(Source data):

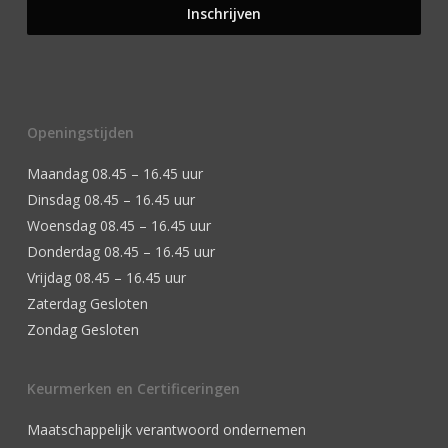
Openingstijden
Maandag 08.45 – 16.45 uur
Dinsdag 08.45 – 16.45 uur
Woensdag 08.45 – 16.45 uur
Donderdag 08.45 – 16.45 uur
Vrijdag 08.45 – 16.45 uur
Zaterdag Gesloten
Zondag Gesloten
Keurmerken en Certificeringen
Maatschappelijk verantwoord ondernemen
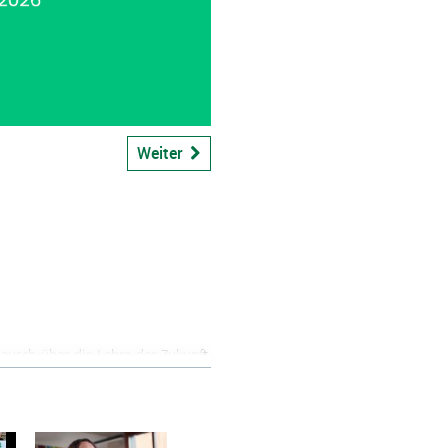
bspiel
Weiter
tausch über die Lehre der Zukunft
lösungen für das Arbeiten mit KI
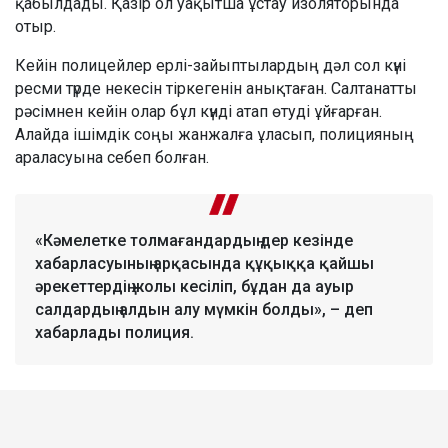
қабылдады. Қазір ол уақытша ұстау изоляторында
отыр.
Кейін полицейлер ерлі-зайыптылардың дәл сол күні
ресми түрде некесін тіркегенін анықтаған. Салтанатты
рәсімнен кейін олар бұл күнді атап өтуді ұйғарған.
Алайда ішімдік соңы жанжалға ұласып, полицияның
араласуына себеп болған.
«Кәмелетке толмағандардың дер кезінде
хабарласуының арқасында құқыққа қайшы
әрекеттердің жолы кесіліп, бұдан да ауыр
салдардың алдын алу мүмкін болды», – деп
хабарлады полиция.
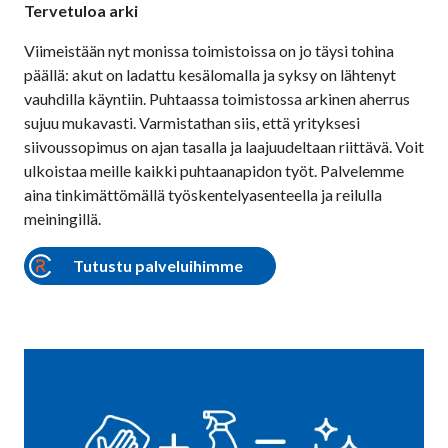
Tervetuloa arki
Viimeistään nyt monissa toimistoissa on jo täysi tohina
päällä: akut on ladattu kesälomalla ja syksy on lähtenyt
vauhdilla käyntiin. Puhtaassa toimistossa arkinen aherrus
sujuu mukavasti. Varmistathan siis, että yrityksesi
siivoussopimus on ajan tasalla ja laajuudeltaan riittävä. Voit
ulkoistaa meille kaikki puhtaanapidon työt. Palvelemme
aina tinkimättömällä työskentelyasenteella ja reilulla
meiningillä.
Tutustu palveluihimme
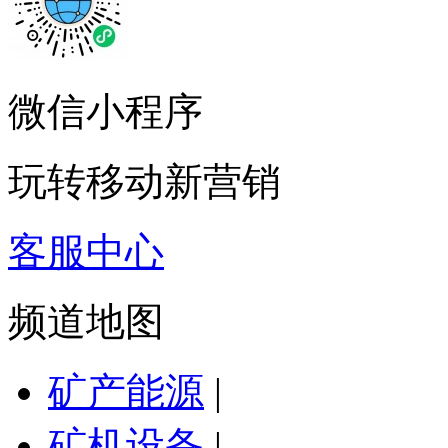
微信小程序
玩转移动新营销
客服中心
频道地图
矿产能源
|
矿机设备
|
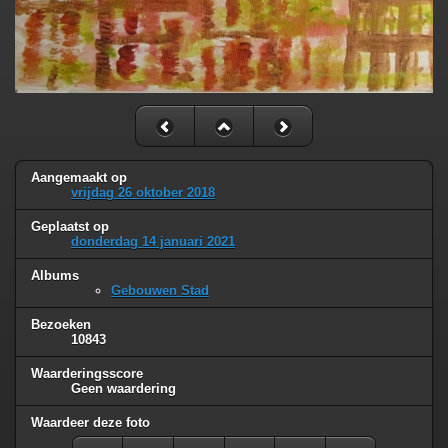
Aangemaakt op
vrijdag 26 oktober 2018
Geplaatst op
donderdag 14 januari 2021
Albums
Gebouwen Stad
Bezoeken
10843
Waarderingsscore
Geen waardering
Waardeer deze foto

(What this task involves): Copy each entry exactly as written, and drop the pictures from the copy.

(Exercise result):
Openingstijden
Maandag 08.45 – 16.45 uur
Dinsdag 08.45 – 16.45 uur
Woensdag 08.45 – 16.45 uur
Donderdag 08.45 – 16.45 uur
Vrijdag 08.45 – 16.45 uur
Zaterdag Gesloten
Zondag Gesloten
Keurmerken en Certificeringen
Maatschappelijk verantwoord ondernemen
bspiel
Weiter
tausch über die Lehre der Zukunft
lösungen für das Arbeiten mit KI
қабылдады. Қазір ол уақытша ұстау изоляторында
отыр.
Кейін полицейлер ерлі-зайыптылардың дәл сол күні
ресми түрде некесін тіркегенін анықтаған. Салтанатты
рәсімнен кейін олар бұл күнді атап өтуді ұйғарған.
Алайда ішімдік соңы жанжалға ұласып, полицияның
араласуына себеп болған.
«Кәмелетке толмағандардың дер кезінде
хабарласуының арқасында құқыққа қайшы
әрекеттердің жолы кесіліп, бұдан да ауыр
салдардың алдын алу мүмкін болды», – деп
хабарлады полиция.
Tervetuloa arki
Viimeistään nyt monissa toimistoissa on jo täysi tohina
päällä: akut on ladattu kesälomalla ja syksy on lähtenyt
vauhdilla käyntiin. Puhtaassa toimistossa arkinen aherrus
sujuu mukavasti. Varmistathan siis, että yrityksesi
siivoussopimus on ajan tasalla ja laajuudeltaan riittävä. Voit
ulkoistaa meille kaikki puhtaanapidon työt. Palvelemme
aina tinkimättömällä työskentelyasenteella ja reilulla
meiningillä.
Tutustu palveluihimme
微信小程序
玩转移动新营销
客服中心
频道地图
矿产能源
|
矿机设备
|
Aangemaakt op
vrijdag 26 oktober 2018
Geplaatst op
donderdag 14 januari 2021
Albums
Gebouwen Stad
Bezoeken
10843
Waarderingsscore
Geen waardering
Waardeer deze foto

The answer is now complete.